Key generative AI (genAI) announcements made in recent weeks have the potential to significantly threaten cloud platform rivals and reshuffle the industry’s AI ecosystem, while directives by national governments will impact global IT economies.
This is according to GlobalData’s first quarterly Generative AI Watch Newsletter, which recaps the industry’s most salient news and vendor announcements.
Charlotte Dunlap, research director at GlobalData, comments: “Cloud and application platform providers remain at the forefront of prominent genAI announcements, determined to remain competitive by integrating genAI capabilities into their core technology solutions and dominate in the ongoing cloud wars.”
The report highlights major genAI announcements that include Oracle’s enhanced partnerships with Cohere to help launch its genAI initiative via Oracle Cloud Infrastructure (OCI); and Automation Anywhere, which is leveraging Google’s large language model (LLM) and Google Cloud’s Vertex AI, to enhance its core intelligent automation solutions.
Dunlap adds: “Vendors ranging from established platform providers to AI startups continue to emphasise their ability to provide ethical, responsible and trustworthy genAI solutions. For example, Salesforce announced in recent weeks that its AI Cloud’s Einstein GPT Trust Layer is aimed at assuring customers of its enterprise-grade data security and data privacy strengths. Startup Anthropic recently espoused responsible AI usage through a training technique called Constitutional AI.”

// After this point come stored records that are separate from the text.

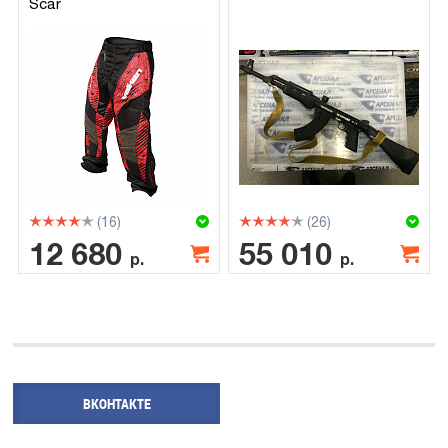
Scar
(16)
(26)
12 680
55 010
р.
р.
ВКОНТАКТЕ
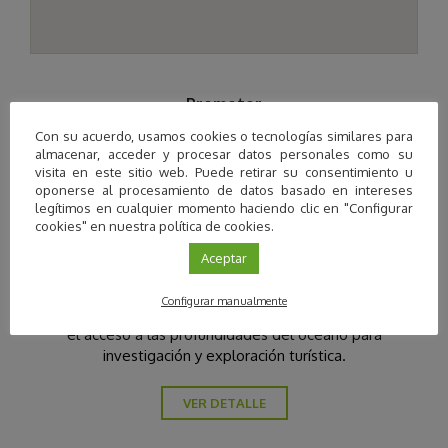
Promotor
Con su acuerdo, usamos cookies o tecnologías similares para
almacenar, acceder y procesar datos personales como su
visita en este sitio web. Puede retirar su consentimiento u
oponerse al procesamiento de datos basado en intereses
legítimos en cualquier momento haciendo clic en "Configurar
cookies" en nuestra política de cookies.
Aceptar
Pisces Submarine VI S.L.
Configurar manualmente
Pisces VI es un submarino pilotado que facilita
el acceso a las profundidades del océano para
investigación y exploración turística.
VER DETALLE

Beatriz Valle, senior analyst at GlobalData, comments: “In recent weeks, the technology industry has witnessed significant events impacting data privacy and security associated with GenAI. These events include new regulatory efforts by national governments and adjustments made by technology providers to comply with those efforts.”
As an example, in its most important launch since the release of AI chatbot Bard in the US and UK in March 2023, Google parent company Alphabet unveiled Bard in the EU and Brazil, after complying with demands by European regulators.
Valle adds: “At the same time, regulators in China are trying to strike a balance between censorship laws and market demands to prevent Chinese AI providers marketing from losing their competitive edge to foreign customers in this booming market.”